What’s the best way to store changes to database records that require approval before being visible

database-design

I need to store user entered changes to a particular table, but not show those changes until they have been viewed and approved by an administrative user. While those changes are still in a pending state, I would still display the old version of the data. What would be the best way of storing these changes waiting for approval?

I have thought of several ways, but can't figure out what is the best method. This is a very small web app. One way would be to have a PendingChanges table that mimics the other table's schema, and then once the change is approved, I could update the real table with the information. Another approach would be to do some sort of record versioning where I store multiple versions of the data in the table and then always pull the record with the highest version number that has been marked approved. That would limit the number of extra tables (I need to do this for multiple tables), but would require me to do extra processing every time I pull out a set of records to make sure I get the right ones.

Any personal experiences with these methods or others that might be good?

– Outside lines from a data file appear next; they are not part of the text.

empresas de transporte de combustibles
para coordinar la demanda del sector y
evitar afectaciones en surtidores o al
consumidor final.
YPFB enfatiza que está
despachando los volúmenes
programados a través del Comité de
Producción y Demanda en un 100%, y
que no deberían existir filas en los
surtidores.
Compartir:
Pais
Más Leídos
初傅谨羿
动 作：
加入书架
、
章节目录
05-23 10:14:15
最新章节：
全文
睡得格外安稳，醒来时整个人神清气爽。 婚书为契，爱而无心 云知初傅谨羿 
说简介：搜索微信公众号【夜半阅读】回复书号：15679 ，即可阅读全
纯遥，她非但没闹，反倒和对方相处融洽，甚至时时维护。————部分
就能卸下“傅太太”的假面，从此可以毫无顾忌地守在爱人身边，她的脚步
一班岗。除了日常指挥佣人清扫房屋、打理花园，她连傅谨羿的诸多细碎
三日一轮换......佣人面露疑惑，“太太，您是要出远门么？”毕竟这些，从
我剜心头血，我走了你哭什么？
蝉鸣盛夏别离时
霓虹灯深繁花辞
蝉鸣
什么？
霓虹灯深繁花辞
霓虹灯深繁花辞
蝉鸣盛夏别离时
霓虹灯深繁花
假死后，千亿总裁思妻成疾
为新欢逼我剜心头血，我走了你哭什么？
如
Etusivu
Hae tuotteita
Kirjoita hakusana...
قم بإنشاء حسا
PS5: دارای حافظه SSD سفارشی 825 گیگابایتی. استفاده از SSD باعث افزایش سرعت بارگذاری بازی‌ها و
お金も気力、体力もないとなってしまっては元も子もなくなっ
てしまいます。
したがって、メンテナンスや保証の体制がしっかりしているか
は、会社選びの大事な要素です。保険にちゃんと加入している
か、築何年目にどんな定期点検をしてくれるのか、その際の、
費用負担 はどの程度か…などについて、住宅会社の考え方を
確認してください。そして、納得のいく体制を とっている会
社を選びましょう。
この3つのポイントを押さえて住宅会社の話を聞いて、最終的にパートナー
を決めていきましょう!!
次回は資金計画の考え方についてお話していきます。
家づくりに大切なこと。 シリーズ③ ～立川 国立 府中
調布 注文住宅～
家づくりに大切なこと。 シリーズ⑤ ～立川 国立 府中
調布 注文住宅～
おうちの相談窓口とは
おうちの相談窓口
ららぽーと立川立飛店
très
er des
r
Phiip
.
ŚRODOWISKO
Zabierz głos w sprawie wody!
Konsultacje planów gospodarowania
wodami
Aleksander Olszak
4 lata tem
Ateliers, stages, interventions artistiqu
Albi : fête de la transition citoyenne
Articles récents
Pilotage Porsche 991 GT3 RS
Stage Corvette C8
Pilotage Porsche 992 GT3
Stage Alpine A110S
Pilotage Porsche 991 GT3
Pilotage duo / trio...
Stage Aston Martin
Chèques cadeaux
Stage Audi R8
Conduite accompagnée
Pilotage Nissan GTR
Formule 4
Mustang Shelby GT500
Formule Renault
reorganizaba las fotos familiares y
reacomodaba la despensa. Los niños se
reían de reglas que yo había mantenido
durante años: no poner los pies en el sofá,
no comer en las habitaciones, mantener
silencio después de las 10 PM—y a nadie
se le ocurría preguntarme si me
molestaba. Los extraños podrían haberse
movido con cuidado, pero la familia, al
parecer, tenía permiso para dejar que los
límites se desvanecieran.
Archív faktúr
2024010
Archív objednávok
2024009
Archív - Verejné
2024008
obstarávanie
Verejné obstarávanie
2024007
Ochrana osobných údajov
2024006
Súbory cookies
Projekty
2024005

Update: Just to clarify, in this particular situation I am not interested so much in historical data. I just need some way of approving any changes that are made by a user before they go live on the site. So, a user will edit their "profile" and then an administrator will look at that modification and approve it. Once approved, that will become the displayed value and the old version does not need to be kept.

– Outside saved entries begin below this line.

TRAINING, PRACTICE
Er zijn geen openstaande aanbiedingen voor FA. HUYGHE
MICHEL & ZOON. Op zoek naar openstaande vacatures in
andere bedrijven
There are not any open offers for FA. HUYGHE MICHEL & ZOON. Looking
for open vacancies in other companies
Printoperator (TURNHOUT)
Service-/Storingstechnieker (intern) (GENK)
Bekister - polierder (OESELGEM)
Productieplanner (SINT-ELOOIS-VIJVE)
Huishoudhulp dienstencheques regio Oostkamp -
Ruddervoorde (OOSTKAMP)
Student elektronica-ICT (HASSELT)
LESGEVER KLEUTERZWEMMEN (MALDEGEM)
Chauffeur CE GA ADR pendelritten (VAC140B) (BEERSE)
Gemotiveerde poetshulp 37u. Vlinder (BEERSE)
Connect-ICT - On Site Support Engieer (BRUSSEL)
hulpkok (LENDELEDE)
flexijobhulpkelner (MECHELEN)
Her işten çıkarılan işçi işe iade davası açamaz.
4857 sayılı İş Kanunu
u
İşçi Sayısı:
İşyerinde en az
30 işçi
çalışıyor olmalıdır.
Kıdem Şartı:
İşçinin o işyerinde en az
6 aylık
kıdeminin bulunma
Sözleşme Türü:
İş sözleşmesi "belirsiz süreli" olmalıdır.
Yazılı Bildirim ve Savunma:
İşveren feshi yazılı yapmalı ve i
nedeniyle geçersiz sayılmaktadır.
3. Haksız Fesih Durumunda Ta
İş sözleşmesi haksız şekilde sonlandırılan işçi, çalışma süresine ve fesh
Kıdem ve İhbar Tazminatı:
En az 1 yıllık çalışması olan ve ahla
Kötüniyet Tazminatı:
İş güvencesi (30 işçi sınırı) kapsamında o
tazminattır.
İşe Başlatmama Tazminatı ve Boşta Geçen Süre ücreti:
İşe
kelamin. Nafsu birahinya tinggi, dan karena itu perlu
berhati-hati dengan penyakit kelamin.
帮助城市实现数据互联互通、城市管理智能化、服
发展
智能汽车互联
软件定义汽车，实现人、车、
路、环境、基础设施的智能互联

Anybody tried the solution below where you store pending changes from any table that needs to track them as XML in a special PendingChanges table? Each record would have a column that said which table the changes were for, a column that maybe stored the id of the record that would be changed (null if it's a new record), a datetime column to store when the change was made, and a column to store the xml of the changed record (could maybe serialize my data object). Since I don't need history, after a change was approved, the real table would be updated and the PendingChange record could be deleted.

Any thoughts about that method?

Best Answer

Definitely store them in the main table with a column to indicate whether the data is approved or not.

When the change is approved, no copying is required. The extra work to filter the unapproved data is the sort of thing databases are supposed to do, when you think about it. If you index the approved column, it shouldn't be too burdensome to do the right thing.